Two examples of Housing First implemented in San Diego “show that formerly homeless people are remaining housed and may be more open to rehab than if they had stayed on the street,” according to a report by Gary Warth in the San Diego Union-Tribune. www.sandiegouniontribune.com/news/home…
Out of 400+ tenants in two properties purchased for homeless housing in 2020, most original tenants are still there, and of the 15% who have moved away, nearly all are in other permanent housing or temporary housing.
But what about substance abuse? Some 25% of tenants self-identified as having substance abuse disorders. The actual number may well be higher because people are going to lie about that kind of thing.
Of those self-identifying as having substance abuse disorders, few seek treatment: Just 12%. That’s not much, but if you put these people in housing, more of them will live long enough to get into treatment, because the mortality rate of people on the street is four times higher than the general population.
Moreover, treatment is more likely to work if people are housed. Substance abuse treatment is difficult and painful, and even harder to do if you’re also dealing with the daily traumas of homelessness.
Also: the Voice of San Diego’s Will Huntsberry looks at four common beliefs about homelessness. voiceofsandiego.org/2023/07/2…
One myth is that homeless people are coming to California and San Diego to take advantage of the better weather and more generous social programs. But the reality is that most homeless people aren’t coming to San Diego from elsewhere; their last residence was right here, Huntsberry reports.
That makes sense: If you find yourself homeless, that’s a traumatic event, and you’re not likely to leave your support network of friends and family and go somewhere where you don’t know the neighborhoods, you don’t know where it might be safe to sleep, or how to go about finding work or benefits. www.nytimes.com/2023/07/1…
California has a bigger homeless problem than most places. The state is home to 12% of the country’s total population, but 30% of its homeless, Huntsberry reports.
Another belief is that many homeless don’t want to get off the streets. Even San Diego’s Democratic Mayor Todd Gloria supports that idea. But the reality is that shelters in San Diego are functioning at nearly full capacity every day of the week. “Far more people ask for shelter every day than receive it,” Huntsberry says.
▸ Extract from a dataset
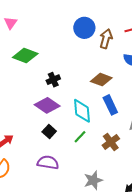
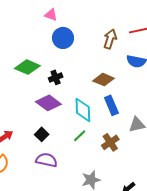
pink triangle: (11, 23) -> (51, 15), moved, turned -48
blue circle: (84, 28) -> (63, 38), moved
green diamond: (25, 55) -> (27, 67), moved
black square: (49, 131) -> (42, 134), moved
The third belief is that mental health problems and substance abuse cause homelessness. It’s true that mental health problems and substance abuse are prevalent among the homeless–but those conditions don’t cause homelessness. We know this because places like West Virginia, which have high rates of drug use and mental illness, have low homeless rates.
Homelessness is caused by housing that is expensive and hard to find, which describes San Diego. timesofsandiego.com/business/…
Huntsberry cites a book, “Homelessness is a Housing Problem,” by Gregg Colburn and Clayton Page Aldern.
In their book, the researchers compare finding housing to a distorted game of musical chairs. In this game, some people have broken ankles and other ailments. These people are the most likely to be left standing when the music stops. So it is with housing. People with mental illness and substance abuse problems are the most likely to have problems getting housing in a tight housing market.
But in places where housing is affordable and abundant, people with mental illness and substance use disorders can usually maintain housing.